Claudia knew she could never pull off the old-fashioned kind of running away. That is, running away in the heat of anger with a knapsack on her back. She didn’t like discomfort; even picnics were untidy and inconvenient: all those insects and the sun melting the icing on the cupcakes. Therefore, she decided that her living home would not just be running from somewhere but would be running to somewhere. To a large place, a comfortable place, an indoor place, and preferably a beautiful place. And that’s why she decided upon the Metropolitan Museum of Art in New York City.

Every time I reread From the Mixed-Up Files of Mrs. Basil E. Frankweiler, I wonder two things:

– How many kids have the staff of the Metropolitan Museum of Art had to kick out of bathroom stalls near closing time since this book was published? Have any ever managed to stay the night? Would anyone at the museum actually tell me this, if I asked?

– Why on earth didn’t I ever try to run away to the Metropolitan Museum of Art as a kid? I wanted to run away, but I didn’t quite know how to go about doing it–and here were detailed, practical running-away instructions. Was I not interested enough in museums? Did it not occur to me that I could take the Long Island Railroad from my own home town as easily as Claudia and James Kincaid took the train from Connecticut?

This time, I also found myself wondering–could anyone pull off running away to the Met anymore? Train fare has gone up, and they now charge you to get into the Museum. Claudia and Jamie never could have afforded the daily admission fee, and getting in and out of the museum for side trips was part of their adventure, too. Could they even have rented a P.O. Box, without proper ID?

With all the security and kid-watching both that are part of the world now, it seems it’d be a bit harder to slip through the cracks and into a museum now than it was then. Yet we need those cracks; everyone needs to be able to go places no one is watching once in a while, to have adventures that aren’t entirely shared.

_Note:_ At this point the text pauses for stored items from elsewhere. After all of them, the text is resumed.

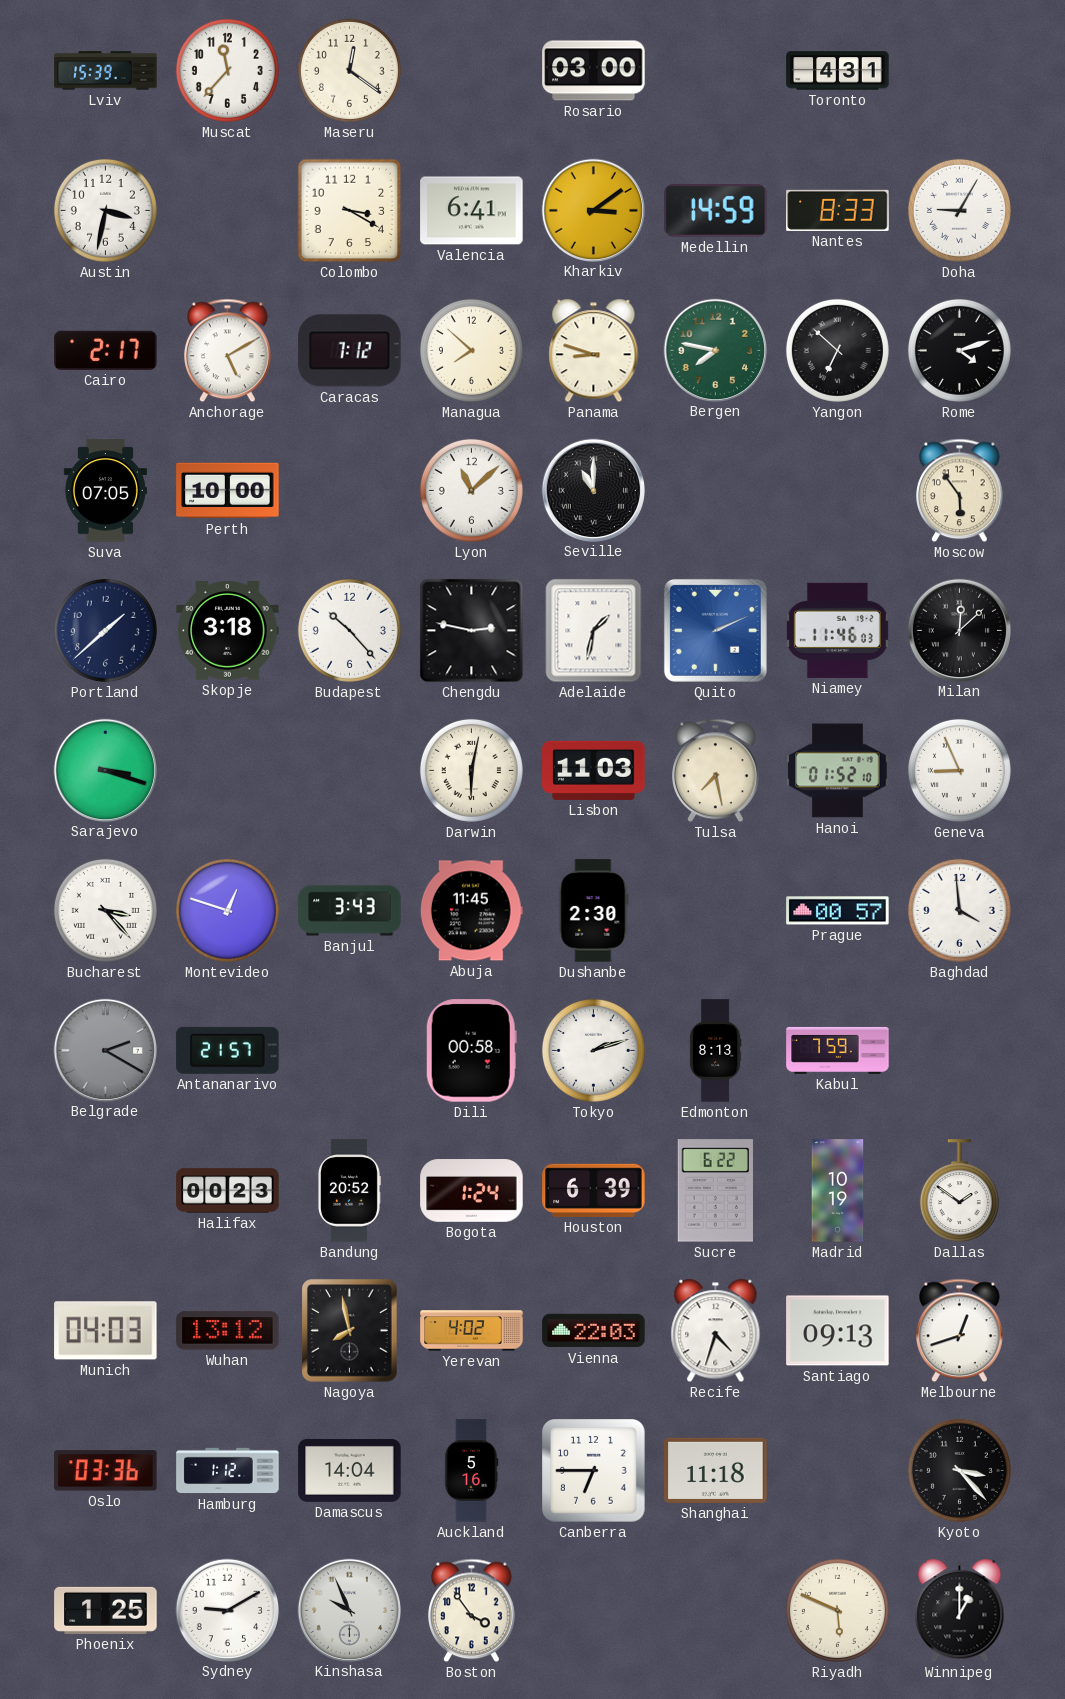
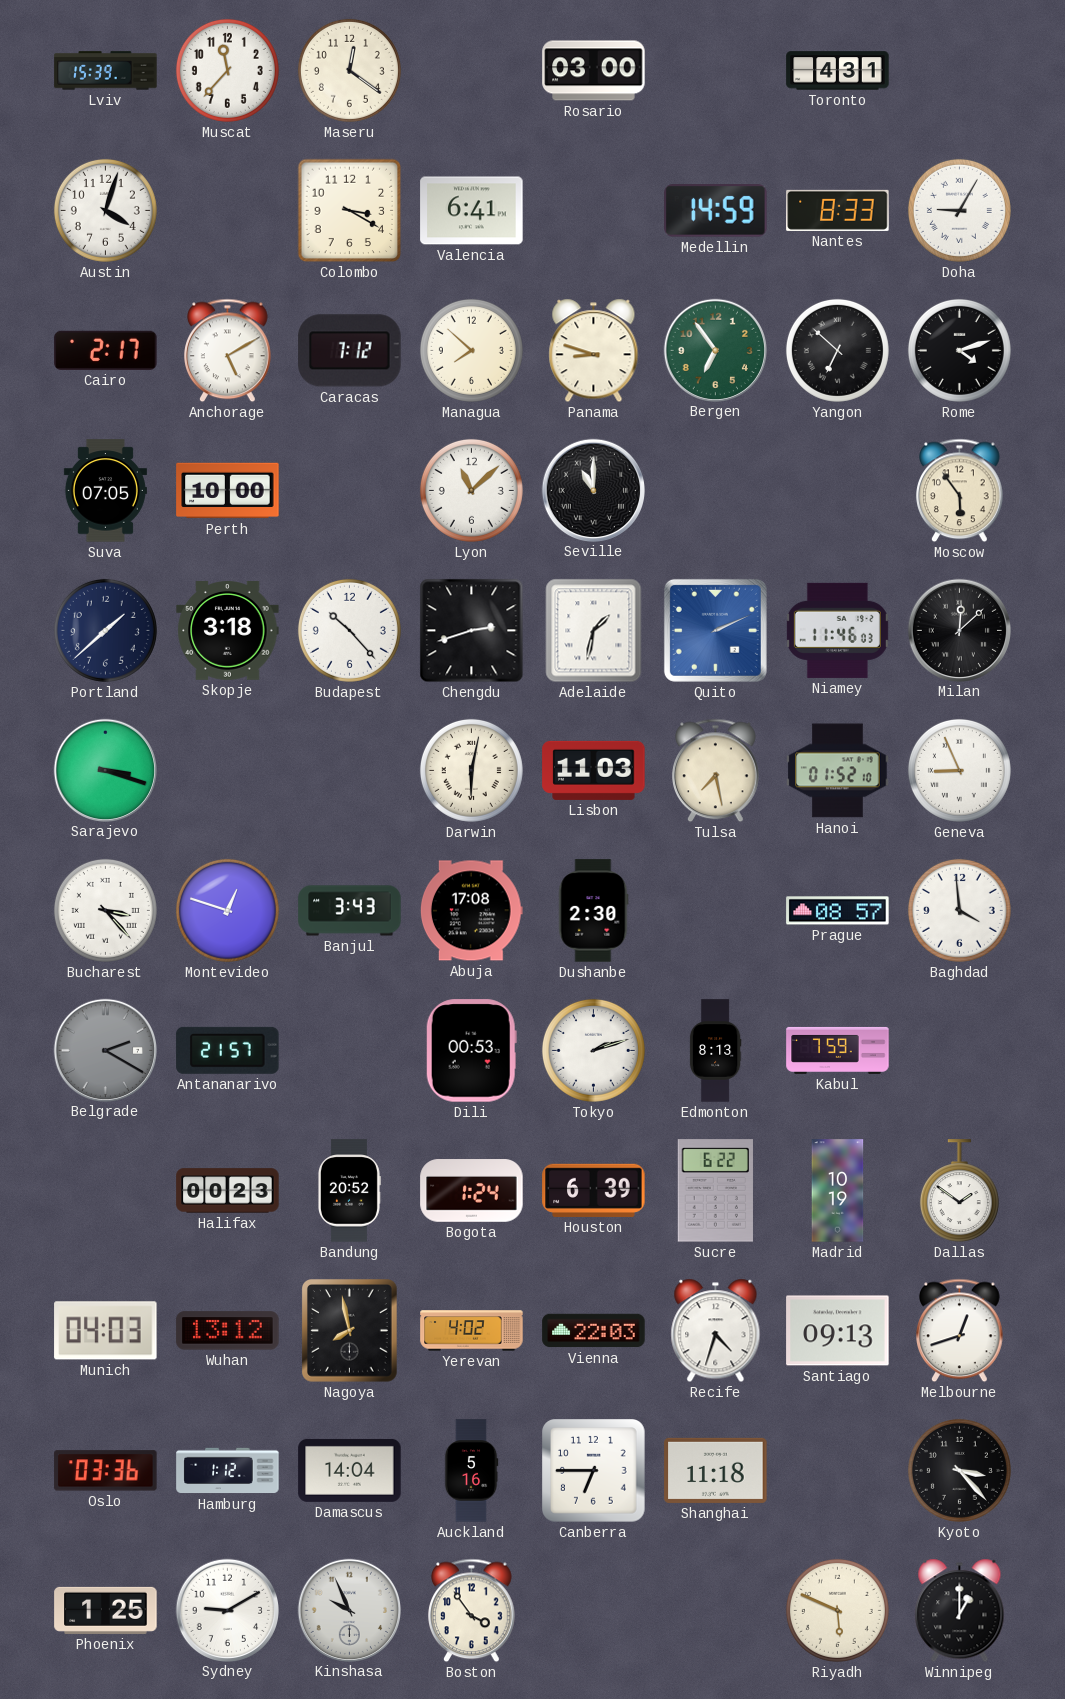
Austin: 3:32 -> 4:03
Kharkiv: 3:09 -> none
Bergen: 7:47 -> 6:54
Chengdu: 2:47 -> 2:42
Abuja: 11:45 -> 17:08
Prague: 00:57 -> 08:57
Dili: 00:58 -> 00:53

None of which keeps my from finding this as delightful a book now as I did when I first discovered it, through a school reading assignment, of all things. Maybe it only makes it more so. Even the most rule-abiding kids–the sort of kids who would never run away for themselves–can slip through the cracks when they’re reading.

“The other part is–I think the other part is–that if I tell, then I know for sure that my adventure is over. And I don’t want it to be over until I’m sure I’ve had enough.”
“The adventure is over. Everything gets over, and nothing is ever enough. Except the part you carry with you.”